Records for this exercise ▸
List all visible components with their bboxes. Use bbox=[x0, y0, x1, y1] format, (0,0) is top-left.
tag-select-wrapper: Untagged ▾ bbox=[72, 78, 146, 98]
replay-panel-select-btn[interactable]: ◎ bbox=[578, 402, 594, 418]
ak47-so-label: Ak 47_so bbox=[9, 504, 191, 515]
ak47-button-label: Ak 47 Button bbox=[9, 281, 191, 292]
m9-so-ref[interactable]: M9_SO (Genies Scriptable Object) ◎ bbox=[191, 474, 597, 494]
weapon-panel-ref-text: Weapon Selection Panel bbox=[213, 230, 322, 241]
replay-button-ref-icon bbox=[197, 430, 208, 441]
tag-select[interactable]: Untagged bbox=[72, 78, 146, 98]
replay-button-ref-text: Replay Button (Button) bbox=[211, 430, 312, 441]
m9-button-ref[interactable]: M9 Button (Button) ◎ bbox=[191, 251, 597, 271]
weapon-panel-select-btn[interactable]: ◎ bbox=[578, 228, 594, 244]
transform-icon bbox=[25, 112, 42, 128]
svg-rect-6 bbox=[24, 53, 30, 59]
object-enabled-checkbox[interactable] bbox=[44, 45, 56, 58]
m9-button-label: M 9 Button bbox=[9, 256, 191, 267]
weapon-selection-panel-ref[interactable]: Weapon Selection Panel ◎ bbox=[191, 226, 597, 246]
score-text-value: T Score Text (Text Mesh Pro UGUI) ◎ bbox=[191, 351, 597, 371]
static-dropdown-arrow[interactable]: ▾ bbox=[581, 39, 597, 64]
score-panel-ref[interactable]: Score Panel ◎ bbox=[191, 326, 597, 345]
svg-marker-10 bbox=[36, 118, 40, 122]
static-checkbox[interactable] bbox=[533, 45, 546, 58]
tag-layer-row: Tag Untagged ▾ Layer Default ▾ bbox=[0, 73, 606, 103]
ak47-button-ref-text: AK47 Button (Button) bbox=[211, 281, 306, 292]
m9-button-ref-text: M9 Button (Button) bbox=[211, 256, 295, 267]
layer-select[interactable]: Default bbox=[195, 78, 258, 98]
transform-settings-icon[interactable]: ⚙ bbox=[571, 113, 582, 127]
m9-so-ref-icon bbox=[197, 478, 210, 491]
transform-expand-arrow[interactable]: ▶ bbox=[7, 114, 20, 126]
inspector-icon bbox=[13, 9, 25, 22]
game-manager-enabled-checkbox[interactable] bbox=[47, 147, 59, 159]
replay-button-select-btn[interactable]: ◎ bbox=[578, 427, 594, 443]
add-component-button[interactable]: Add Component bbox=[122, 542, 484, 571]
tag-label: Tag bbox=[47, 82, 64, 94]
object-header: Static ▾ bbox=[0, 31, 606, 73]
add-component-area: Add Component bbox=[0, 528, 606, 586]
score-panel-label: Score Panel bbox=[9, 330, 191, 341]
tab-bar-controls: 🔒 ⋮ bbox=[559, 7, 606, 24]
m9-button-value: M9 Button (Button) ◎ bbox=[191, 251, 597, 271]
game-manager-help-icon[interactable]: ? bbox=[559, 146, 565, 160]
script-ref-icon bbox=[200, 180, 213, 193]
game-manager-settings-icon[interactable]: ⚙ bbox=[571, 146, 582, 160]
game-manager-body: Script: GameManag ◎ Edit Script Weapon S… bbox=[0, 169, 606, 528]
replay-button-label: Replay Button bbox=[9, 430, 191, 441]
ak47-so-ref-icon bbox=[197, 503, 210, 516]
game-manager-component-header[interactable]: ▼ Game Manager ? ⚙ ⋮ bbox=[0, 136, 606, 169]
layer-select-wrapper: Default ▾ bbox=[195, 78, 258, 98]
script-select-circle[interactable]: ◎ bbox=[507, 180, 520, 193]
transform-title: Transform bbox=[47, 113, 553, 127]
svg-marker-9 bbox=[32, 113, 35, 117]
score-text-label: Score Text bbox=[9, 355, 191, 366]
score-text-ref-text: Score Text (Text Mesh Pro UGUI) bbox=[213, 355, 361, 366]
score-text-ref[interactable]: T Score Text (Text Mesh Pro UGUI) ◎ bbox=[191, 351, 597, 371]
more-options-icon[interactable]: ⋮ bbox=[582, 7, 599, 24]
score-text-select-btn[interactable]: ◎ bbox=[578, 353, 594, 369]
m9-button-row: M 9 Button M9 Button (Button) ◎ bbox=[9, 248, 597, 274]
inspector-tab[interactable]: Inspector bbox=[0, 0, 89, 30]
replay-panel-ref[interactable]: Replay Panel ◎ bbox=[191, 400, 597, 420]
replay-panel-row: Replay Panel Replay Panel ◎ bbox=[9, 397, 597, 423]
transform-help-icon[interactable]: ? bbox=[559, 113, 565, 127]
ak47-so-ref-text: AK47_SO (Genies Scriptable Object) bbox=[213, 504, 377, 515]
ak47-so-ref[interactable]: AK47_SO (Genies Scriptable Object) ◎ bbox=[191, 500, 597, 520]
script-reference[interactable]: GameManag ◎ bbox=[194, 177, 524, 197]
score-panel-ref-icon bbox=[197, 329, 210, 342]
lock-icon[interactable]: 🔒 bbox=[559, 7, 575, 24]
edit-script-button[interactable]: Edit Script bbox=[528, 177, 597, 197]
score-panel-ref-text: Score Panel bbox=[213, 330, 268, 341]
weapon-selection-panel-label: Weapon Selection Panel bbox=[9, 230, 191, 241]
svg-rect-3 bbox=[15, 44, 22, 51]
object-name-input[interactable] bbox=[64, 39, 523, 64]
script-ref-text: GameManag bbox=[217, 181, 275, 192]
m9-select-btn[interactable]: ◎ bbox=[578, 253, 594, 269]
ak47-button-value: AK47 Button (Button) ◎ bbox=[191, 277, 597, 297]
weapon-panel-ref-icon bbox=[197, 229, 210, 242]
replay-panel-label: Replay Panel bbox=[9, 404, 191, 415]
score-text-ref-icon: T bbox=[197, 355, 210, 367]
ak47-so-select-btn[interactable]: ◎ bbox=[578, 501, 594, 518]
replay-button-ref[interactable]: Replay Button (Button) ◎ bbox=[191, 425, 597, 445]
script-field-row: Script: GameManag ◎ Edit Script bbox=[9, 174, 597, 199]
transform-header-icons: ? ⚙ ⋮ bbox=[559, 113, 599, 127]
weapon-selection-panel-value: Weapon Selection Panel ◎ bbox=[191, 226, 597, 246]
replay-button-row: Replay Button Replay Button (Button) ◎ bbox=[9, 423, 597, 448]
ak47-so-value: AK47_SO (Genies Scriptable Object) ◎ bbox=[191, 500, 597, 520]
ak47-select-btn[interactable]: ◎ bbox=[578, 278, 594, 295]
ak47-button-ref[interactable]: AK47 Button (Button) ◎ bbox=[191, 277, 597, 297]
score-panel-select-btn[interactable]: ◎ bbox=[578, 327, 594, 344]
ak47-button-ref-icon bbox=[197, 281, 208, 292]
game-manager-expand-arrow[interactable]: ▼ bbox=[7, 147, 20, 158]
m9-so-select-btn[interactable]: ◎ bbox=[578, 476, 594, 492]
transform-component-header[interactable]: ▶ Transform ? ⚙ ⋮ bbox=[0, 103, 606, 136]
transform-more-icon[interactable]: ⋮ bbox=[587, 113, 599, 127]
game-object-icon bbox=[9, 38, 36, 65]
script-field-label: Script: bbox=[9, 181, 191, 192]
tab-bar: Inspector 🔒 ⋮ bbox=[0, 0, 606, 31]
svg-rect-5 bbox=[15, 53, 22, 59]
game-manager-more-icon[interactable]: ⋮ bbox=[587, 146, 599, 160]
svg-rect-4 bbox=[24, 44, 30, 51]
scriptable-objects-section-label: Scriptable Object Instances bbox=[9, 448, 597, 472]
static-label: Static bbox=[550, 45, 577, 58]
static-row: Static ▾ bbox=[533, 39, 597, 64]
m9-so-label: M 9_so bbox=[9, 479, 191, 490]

What the exercise asks ▸
Please report every line of the listing that contains the string "Mesh".

Solution to this problem ▸
score-text-value: T Score Text (Text Mesh Pro UGUI) ◎ bbox=[191, 351, 597, 371]
score-text-ref-text: Score Text (Text Mesh Pro UGUI) bbox=[213, 355, 361, 366]
score-text-ref[interactable]: T Score Text (Text Mesh Pro UGUI) ◎ bbox=[191, 351, 597, 371]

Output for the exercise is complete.